● Material for this task
= = = =

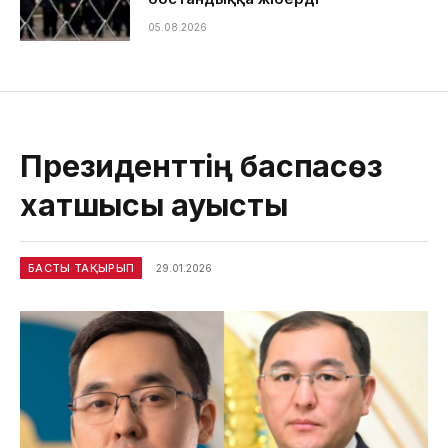
05.08.2026
Президенттің баспасөз
хатшысы ауысты
БАСТЫ ТАҚЫРЫП
29.01.2026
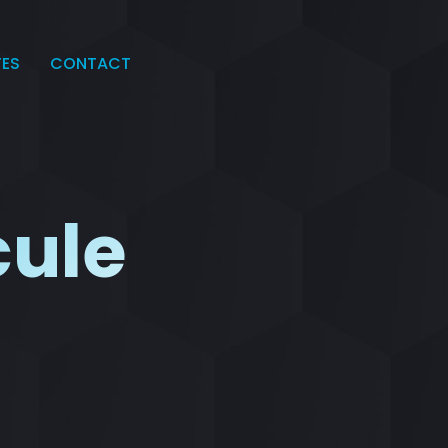
TES
CONTACT
cule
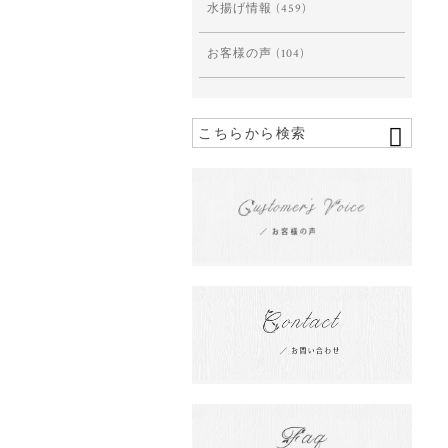
水揚げ情報
(459)
お客様の声
(104)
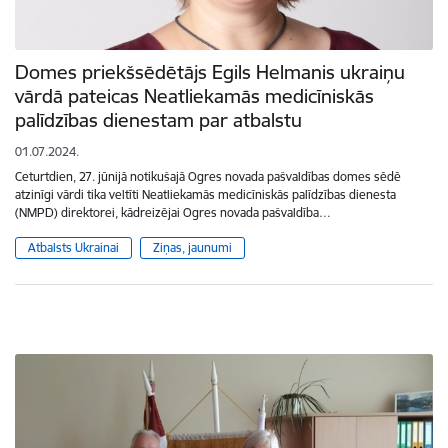
Domes priekšsēdētājs Egils Helmanis ukraiņu
vārdā pateicas Neatliekamās medicīniskās
palīdzības dienestam par atbalstu
01.07.2024.
Ceturtdien, 27. jūnijā notikušajā Ogres novada pašvaldības domes sēdē
atzinīgi vārdi tika veltīti Neatliekamās medicīniskās palīdzības dienesta
(NMPD) direktorei, kādreizējai Ogres novada pašvaldība…
Atbalsts Ukrainai
Ziņas, jaunumi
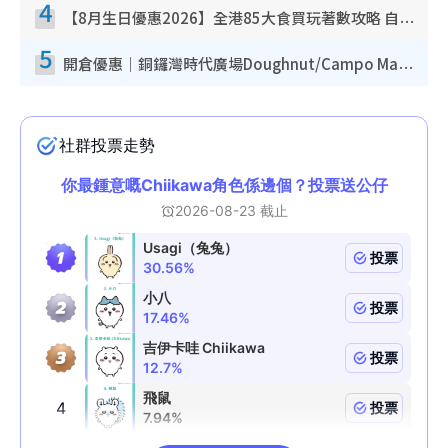
4
【8月生日優惠2026】全港85大食買玩著數攻略 自助餐/火鍋放題同行免費＋誠品/DONKI送現金券
5
開倉優惠｜銅鑼灣時代廣場Doughnut/Campo Marzio開倉低至1折！背囊、書包、手袋劈價$200起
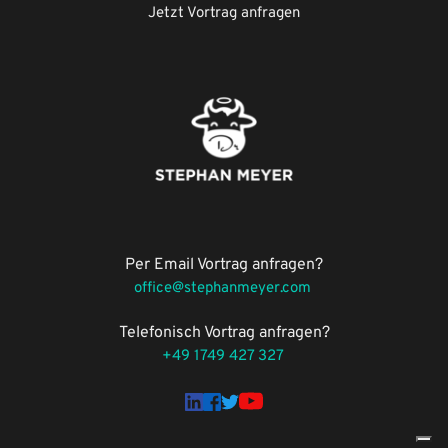
Jetzt Vortrag anfragen
Per Email Vortrag anfragen?
office@stephanmeyer.com 
Telefonisch Vortrag 
anfragen
?
+49 1749 427 327 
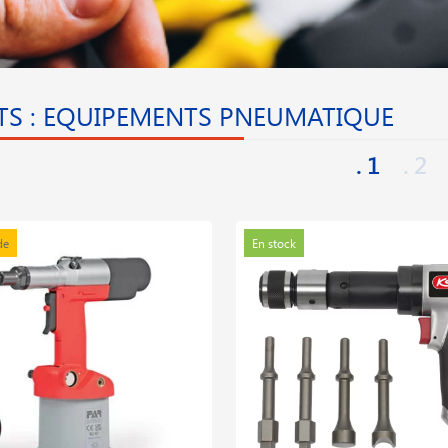
TS : EQUIPEMENTS PNEUMATIQUE
1
2
de
En stock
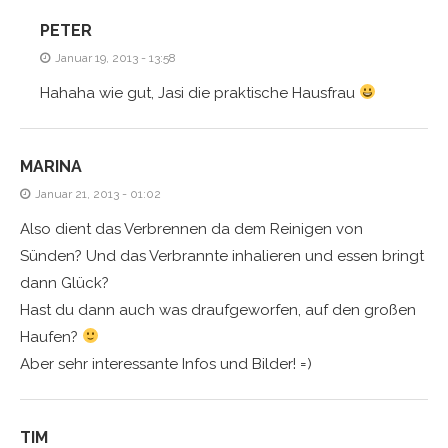
PETER
Januar 19, 2013 - 13:58
Hahaha wie gut, Jasi die praktische Hausfrau
MARINA
Januar 21, 2013 - 01:02
Also dient das Verbrennen da dem Reinigen von
Sünden? Und das Verbrannte inhalieren und essen bringt
dann Glück?
Hast du dann auch was draufgeworfen, auf den großen
Haufen?
Aber sehr interessante Infos und Bilder! =)
TIM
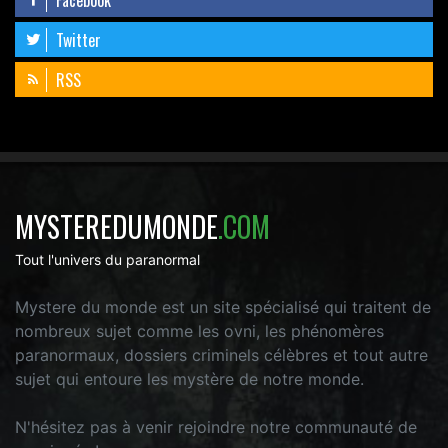
Twitter
RSS
MYSTEREDUMONDE
.COM
Tout l'univers du paranormal
Mystere du monde est un site spécialisé qui traitent de
nombreux sujet comme les ovni, les phénomères
paranormaux, dossiers criminels célèbres et tout autre
sujet qui entoure les mystère de notre monde.
N'hésitez pas à venir rejoindre notre communauté de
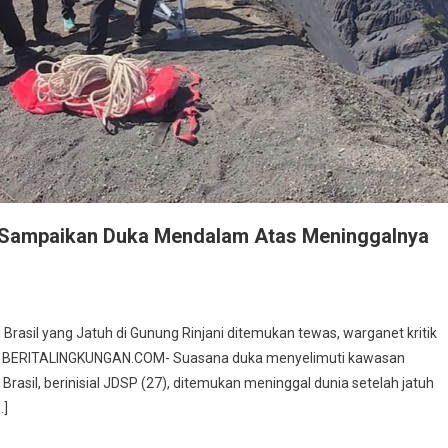
t Sampaikan Duka Mendalam Atas Meninggalnya
i Brasil yang Jatuh di Gunung Rinjani ditemukan tewas, warganet kritik
, BERITALINGKUNGAN.COM- Suasana duka menyelimuti kawasan
rasil, berinisial JDSP (27), ditemukan meninggal dunia setelah jatuh
…]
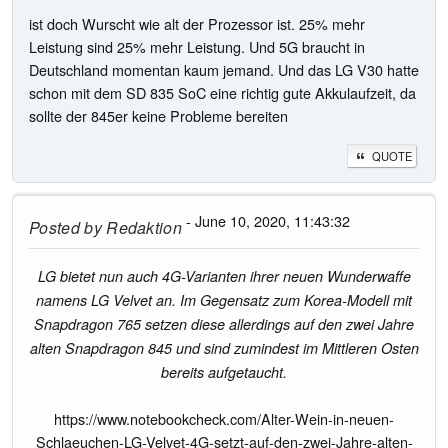
ist doch Wurscht wie alt der Prozessor ist. 25% mehr
Leistung sind 25% mehr Leistung. Und 5G braucht in
Deutschland momentan kaum jemand. Und das LG V30 hatte
schon mit dem SD 835 SoC eine richtig gute Akkulaufzeit, da
sollte der 845er keine Probleme bereiten
QUOTE
- June 10, 2020, 11:43:32
Posted by
Redaktion
LG bietet nun auch 4G-Varianten ihrer neuen Wunderwaffe
namens LG Velvet an. Im Gegensatz zum Korea-Modell mit
Snapdragon 765 setzen diese allerdings auf den zwei Jahre
alten Snapdragon 845 und sind zumindest im Mittleren Osten
bereits aufgetaucht.
https://www.notebookcheck.com/Alter-Wein-in-neuen-
Schlaeuchen-LG-Velvet-4G-setzt-auf-den-zwei-Jahre-alten-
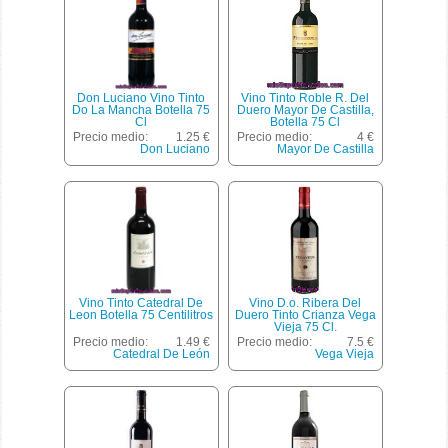
Don Luciano Vino Tinto
Vino Tinto Roble R. Del
Do La Mancha Botella 75
Duero Mayor De Castilla,
Cl
Botella 75 Cl
Precio medio:
1.25 €
Precio medio:
4 €
Don Luciano
Mayor De Castilla
Vino Tinto Catedral De
Vino D.o. Ribera Del
Leon Botella 75 Centilitros
Duero Tinto Crianza Vega
Vieja 75 Cl.
Precio medio:
1.49 €
Precio medio:
7.5 €
Catedral De León
Vega Vieja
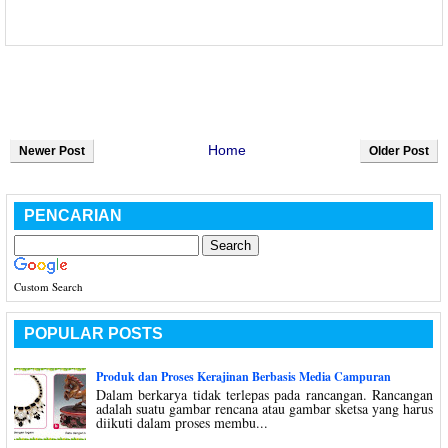
Home
Newer Post
Older Post
PENCARIAN
Custom Search
POPULAR POSTS
Produk dan Proses Kerajinan Berbasis Media Campuran
Dalam berkarya tidak terlepas pada rancangan. Rancangan
adalah suatu gambar rencana atau gambar sketsa yang harus
diikuti dalam proses membu...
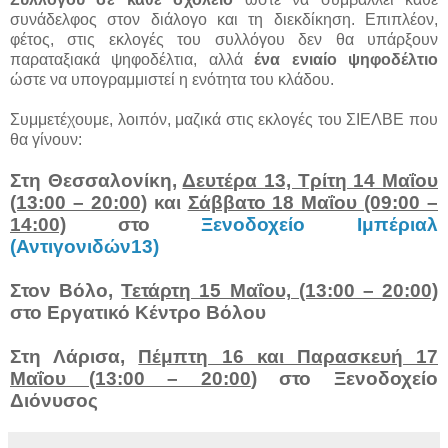
συνάδελφος στον διάλογο και τη διεκδίκηση. Επιπλέον,
φέτος, στις εκλογές του συλλόγου δεν θα υπάρξουν
παραταξιακά ψηφοδέλτια, αλλά
ένα ενιαίο ψηφοδέλτιο
ώστε να υπογραμμιστεί η ενότητα του κλάδου.
Συμμετέχουμε, λοιπόν, μαζικά στις εκλογές του ΣΙΕΛΒΕ που
θα γίνουν:
Στη Θεσσαλονίκη,
Δευτέρα 13, Τρίτη 14 Μαΐου
(13:00 – 20:00)
και
Σάββατο 18 Μαΐου (09:00 –
14:00)
στο
Ξενοδοχείο Ιμπέριαλ
(Αντιγονιδών13)
Στον Βόλο,
Τετάρτη 15 Μαΐου, (13:00 – 20:00)
στο Εργατικό Κέντρο Βόλου
Στη Λάρισα,
Πέμπτη 16 και Παρασκευή 17
Μαΐου (13:00 – 20:00
) στο Ξενοδοχείο
Διόνυσος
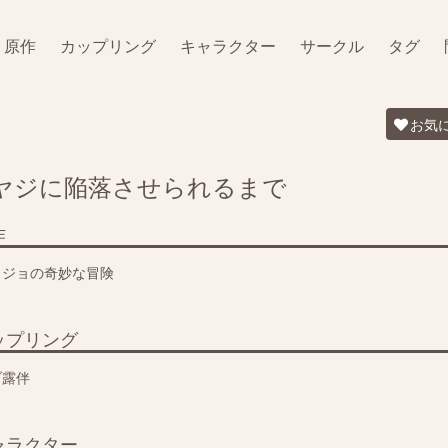
原作
カップリング
キャラクター
サークル
タグ
お気
ヤジに陥落させられるまで
作
ョジョの奇妙な冒険
ップリング
ブ露伴
ャラクター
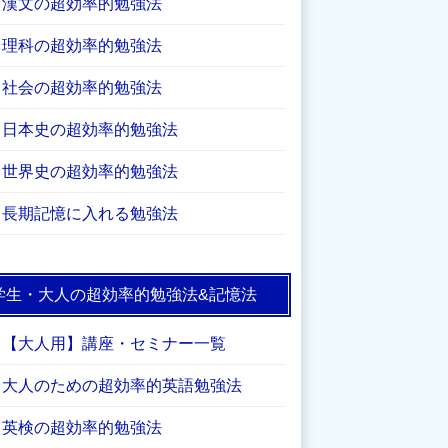
漢文の超効率的勉強法
理科の超効率的勉強法
社会の超効率的勉強法
日本史の超効率的勉強法
世界史の超効率的勉強法
長期記憶に入れる勉強法
学生・大人の超効率的勉強法&記憶法
【大人用】講座・セミナー一覧
大人のための超効率的英語勉強法
英検の超効率的勉強法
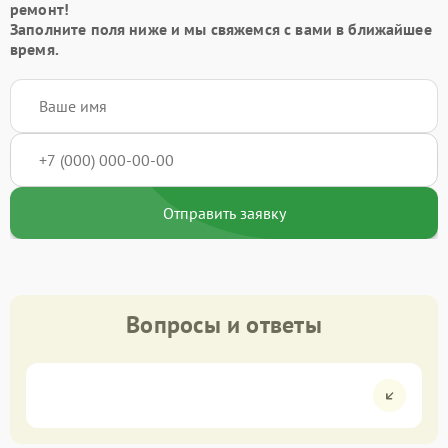
ремонт!
Заполните поля ниже и мы свяжемся с вами в ближайшее
время.
Отправить заявку
Вопросы и ответы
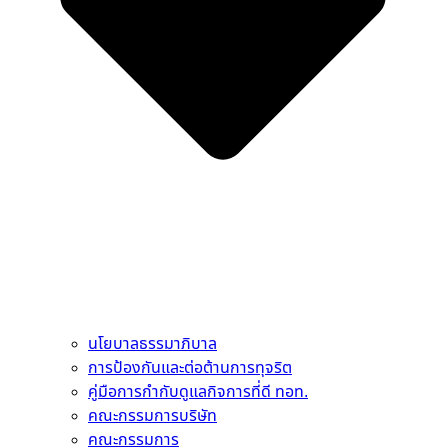
นโยบาลธรรมาภิบาล
การป้องกันและต่อต้านการทุจริต
คู่มือการกำกับดูแลกิจการที่ดี ทอท.
คณะกรรมการบริษัท
คณะกรรมการ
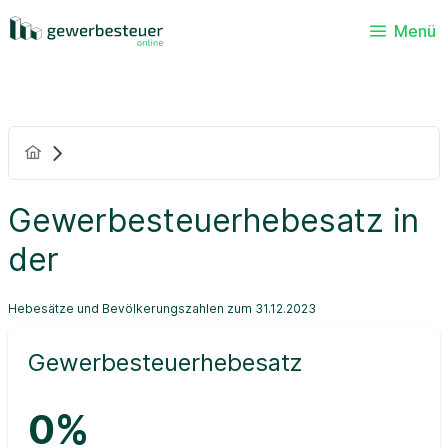
Menü
Gewerbesteuerhebesatz in
der
Hebesätze und Bevölkerungszahlen zum 31.12.2023
Gewerbesteuerhebesatz
0%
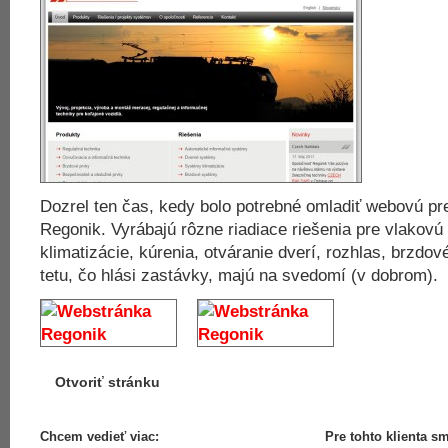
Dozrel ten čas, kedy bolo potrebné omladiť webovú pr
Regonik. Vyrábajú rôzne riadiace riešenia pre vlakovú
klimatizácie, kúrenia, otváranie dverí, rozhlas, brzdov
tetu, čo hlási zastávky, majú na svedomí (v dobrom).
Otvoriť stránku
Chcem vedieť viac:
Pre tohto klienta sme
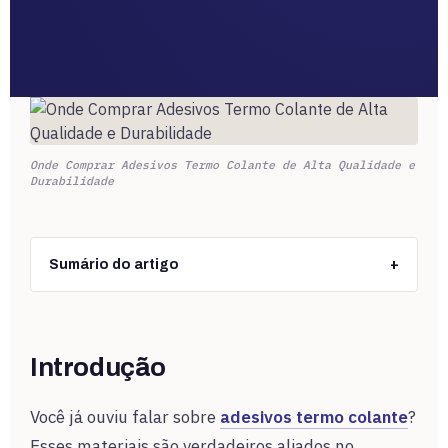
Onde Comprar Adesivos Termo Colante de Alta Qualidade e
Durabilidade
Sumário do artigo
+
Introdução
Você já ouviu falar sobre
adesivos termo colante
?
Esses materiais são verdadeiros aliados no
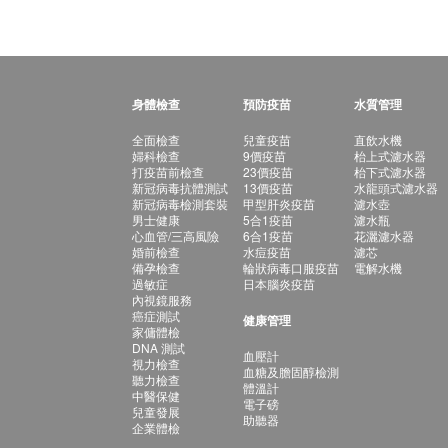
身體檢查
預防疫苗
水質管理
全面檢查
兒童疫苗
直飲水機
婦科檢查
9價疫苗
枱上式濾水器
打疫苗前檢查
23價疫苗
枱下式濾水器
新冠病毒抗體測試
13價疫苗
水龍頭式濾水器
新冠病毒檢測套裝
甲型肝炎疫苗
濾水壺
男士健康
5合1疫苗
濾水瓶
心血管/三高風險
6合1疫苗
花灑濾水器
婚前檢查
水痘疫苗
濾芯
備孕檢查
輪狀病毒口服疫苗
電解水機
過敏症
日本腦炎疫苗
內視鏡服務
癌症測試
健康管理
家傭體檢
DNA 測試
血壓計
視力檢查
血糖及膽固醇檢測
聽力檢查
體溫計
中醫保健
電子磅
兒童發展
助聽器
企業體檢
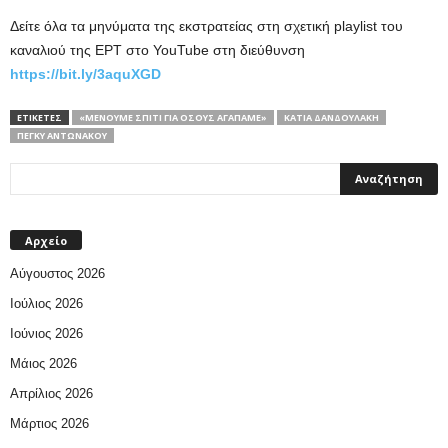
Δείτε όλα τα μηνύματα της εκστρατείας στη σχετική playlist του
καναλιού της ΕΡΤ στο YouTube στη διεύθυνση
https://bit.ly/3aquXGD
ΕΤΙΚΕΤΕΣ
«ΜΈΝΟΥΜΕ ΣΠΊΤΙ ΓΙΑ ΌΣΟΥΣ ΑΓΑΠΆΜΕ»
ΚΆΤΙΑ ΔΑΝΔΟΥΛΆΚΗ
ΠΈΓΚΥ ΑΝΤΩΝΆΚΟΥ
Αρχείο
Αύγουστος 2026
Ιούλιος 2026
Ιούνιος 2026
Μάιος 2026
Απρίλιος 2026
Μάρτιος 2026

= = = =

● Task goal
Nothing but the pictures may be dropped as you repeat the listing above exactly.

● Response to the task
05.08.2026
Президенттің баспасөз
хатшысы ауысты
БАСТЫ ТАҚЫРЫП
29.01.2026
TES
CONTACT
cule
水揚げ情報
(459)
お客様の声
(104)
Domes priekšsēdētājs Egils Helmanis ukraiņu
vārdā pateicas Neatliekamās medicīniskās
palīdzības dienestam par atbalstu
01.07.2024.
Ceturtdien, 27. jūnijā notikušajā Ogres novada pašvaldības domes sēdē
atzinīgi vārdi tika veltīti Neatliekamās medicīniskās palīdzības dienesta
(NMPD) direktorei, kādreizējai Ogres novada pašvaldība…
Atbalsts Ukrainai
Ziņas, jaunumi
4
【8月生日優惠2026】全港85大食買玩著數攻略 自助餐/火鍋放題同行免費＋誠品/DONKI送現金券
5
開倉優惠｜銅鑼灣時代廣場Doughnut/Campo Marzio開倉低至1折！背囊、書包、手袋劈價$200起
Jetzt Vortrag anfragen
Per Email Vortrag anfragen?
office@stephanmeyer.com 
Telefonisch Vortrag 
anfragen
?
+49 1749 427 327 
TS : EQUIPEMENTS PNEUMATIQUE
1
2
de
En stock
PETER
Januar 19, 2013 - 13:58
Hahaha wie gut, Jasi die praktische Hausfrau
MARINA
Januar 21, 2013 - 01:02
Also dient das Verbrennen da dem Reinigen von
Sünden? Und das Verbrannte inhalieren und essen bringt
dann Glück?
Hast du dann auch was draufgeworfen, auf den großen
Haufen?
Aber sehr interessante Infos und Bilder! =)
TIM
Twitter
RSS
MYSTEREDUMONDE
.COM
Tout l'univers du paranormal
Mystere du monde est un site spécialisé qui traitent de
nombreux sujet comme les ovni, les phénomères
paranormaux, dossiers criminels célèbres et tout autre
sujet qui entoure les mystère de notre monde.
N'hésitez pas à venir rejoindre notre communauté de
t Sampaikan Duka Mendalam Atas Meninggalnya
i Brasil yang Jatuh di Gunung Rinjani ditemukan tewas, warganet kritik
, BERITALINGKUNGAN.COM- Suasana duka menyelimuti kawasan
rasil, berinisial JDSP (27), ditemukan meninggal dunia setelah jatuh
…]
ist doch Wurscht wie alt der Prozessor ist. 25% mehr
Leistung sind 25% mehr Leistung. Und 5G braucht in
Deutschland momentan kaum jemand. Und das LG V30 hatte
schon mit dem SD 835 SoC eine richtig gute Akkulaufzeit, da
sollte der 845er keine Probleme bereiten
QUOTE
- June 10, 2020, 11:43:32
Posted by
Redaktion
LG bietet nun auch 4G-Varianten ihrer neuen Wunderwaffe
namens LG Velvet an. Im Gegensatz zum Korea-Modell mit
Snapdragon 765 setzen diese allerdings auf den zwei Jahre
alten Snapdragon 845 und sind zumindest im Mittleren Osten
bereits aufgetaucht.
https://www.notebookcheck.com/Alter-Wein-in-neuen-
Schlaeuchen-LG-Velvet-4G-setzt-auf-den-zwei-Jahre-alten-
Don Luciano Vino Tinto
Vino Tinto Roble R. Del
Do La Mancha Botella 75
Duero Mayor De Castilla,
Cl
Botella 75 Cl
Precio medio:
1.25 €
Precio medio:
4 €
Don Luciano
Mayor De Castilla
Vino Tinto Catedral De
Vino D.o. Ribera Del
Leon Botella 75 Centilitros
Duero Tinto Crianza Vega
Vieja 75 Cl.
Precio medio:
1.49 €
Precio medio:
7.5 €
Catedral De León
Vega Vieja
Home
Newer Post
Older Post
PENCARIAN
Custom Search
POPULAR POSTS
Produk dan Proses Kerajinan Berbasis Media Campuran
Dalam berkarya tidak terlepas pada rancangan. Rancangan
adalah suatu gambar rencana atau gambar sketsa yang harus
diikuti dalam proses membu...
συνάδελφος στον διάλογο και τη διεκδίκηση. Επιπλέον,
φέτος, στις εκλογές του συλλόγου δεν θα υπάρξουν
παραταξιακά ψηφοδέλτια, αλλά
ένα ενιαίο ψηφοδέλτιο
ώστε να υπογραμμιστεί η ενότητα του κλάδου.
Συμμετέχουμε, λοιπόν, μαζικά στις εκλογές του ΣΙΕΛΒΕ που
θα γίνουν:
Στη Θεσσαλονίκη,
Δευτέρα 13, Τρίτη 14 Μαΐου
(13:00 – 20:00)
και
Σάββατο 18 Μαΐου (09:00 –
14:00)
στο
Ξενοδοχείο Ιμπέριαλ
(Αντιγονιδών13)
Στον Βόλο,
Τετάρτη 15 Μαΐου, (13:00 – 20:00)
στο Εργατικό Κέντρο Βόλου
Στη Λάρισα,
Πέμπτη 16 και Παρασκευή 17
Μαΐου (13:00 – 20:00
) στο Ξενοδοχείο
Διόνυσος
原作
カップリング
キャラクター
サークル
タグ
お気
ヤジに陥落させられるまで
作
ョジョの奇妙な冒険
ップリング
ブ露伴
ャラクター
漢文の超効率的勉強法
理科の超効率的勉強法
社会の超効率的勉強法
日本史の超効率的勉強法
世界史の超効率的勉強法
長期記憶に入れる勉強法
学生・大人の超効率的勉強法&記憶法
【大人用】講座・セミナー一覧
大人のための超効率的英語勉強法
英検の超効率的勉強法
ремонт!
Заполните поля ниже и мы свяжемся с вами в ближайшее
время.
Отправить заявку
Вопросы и ответы
นโยบาลธรรมาภิบาล
การป้องกันและต่อต้านการทุจริต
คู่มือการกำกับดูแลกิจการที่ดี ทอท.
คณะกรรมการบริษัท
คณะกรรมการ
Menü
Gewerbesteuerhebesatz in
der
Hebesätze und Bevölkerungszahlen zum 31.12.2023
Gewerbesteuerhebesatz
0%
Dozrel ten čas, kedy bolo potrebné omladiť webovú pr
Regonik. Vyrábajú rôzne riadiace riešenia pre vlakovú
klimatizácie, kúrenia, otváranie dverí, rozhlas, brzdov
tetu, čo hlási zastávky, majú na svedomí (v dobrom).
Otvoriť stránku
Chcem vedieť viac:
Pre tohto klienta sme
Onde Comprar Adesivos Termo Colante de Alta Qualidade e
Durabilidade
Sumário do artigo
+
Introdução
Você já ouviu falar sobre
adesivos termo colante
?
Esses materiais são verdadeiros aliados no
身體檢查
預防疫苗
水質管理
全面檢查
兒童疫苗
直飲水機
婦科檢查
9價疫苗
枱上式濾水器
打疫苗前檢查
23價疫苗
枱下式濾水器
新冠病毒抗體測試
13價疫苗
水龍頭式濾水器
新冠病毒檢測套裝
甲型肝炎疫苗
濾水壺
男士健康
5合1疫苗
濾水瓶
心血管/三高風險
6合1疫苗
花灑濾水器
婚前檢查
水痘疫苗
濾芯
備孕檢查
輪狀病毒口服疫苗
電解水機
過敏症
日本腦炎疫苗
內視鏡服務
癌症測試
健康管理
家傭體檢
DNA 測試
血壓計
視力檢查
血糖及膽固醇檢測
聽力檢查
體溫計
中醫保健
電子磅
兒童發展
助聽器
企業體檢
Δείτε όλα τα μηνύματα της εκστρατείας στη σχετική playlist του
καναλιού της ΕΡΤ στο YouTube στη διεύθυνση
https://bit.ly/3aquXGD
ΕΤΙΚΕΤΕΣ
«ΜΈΝΟΥΜΕ ΣΠΊΤΙ ΓΙΑ ΌΣΟΥΣ ΑΓΑΠΆΜΕ»
ΚΆΤΙΑ ΔΑΝΔΟΥΛΆΚΗ
ΠΈΓΚΥ ΑΝΤΩΝΆΚΟΥ
Αρχείο
Αύγουστος 2026
Ιούλιος 2026
Ιούνιος 2026
Μάιος 2026
Απρίλιος 2026
Μάρτιος 2026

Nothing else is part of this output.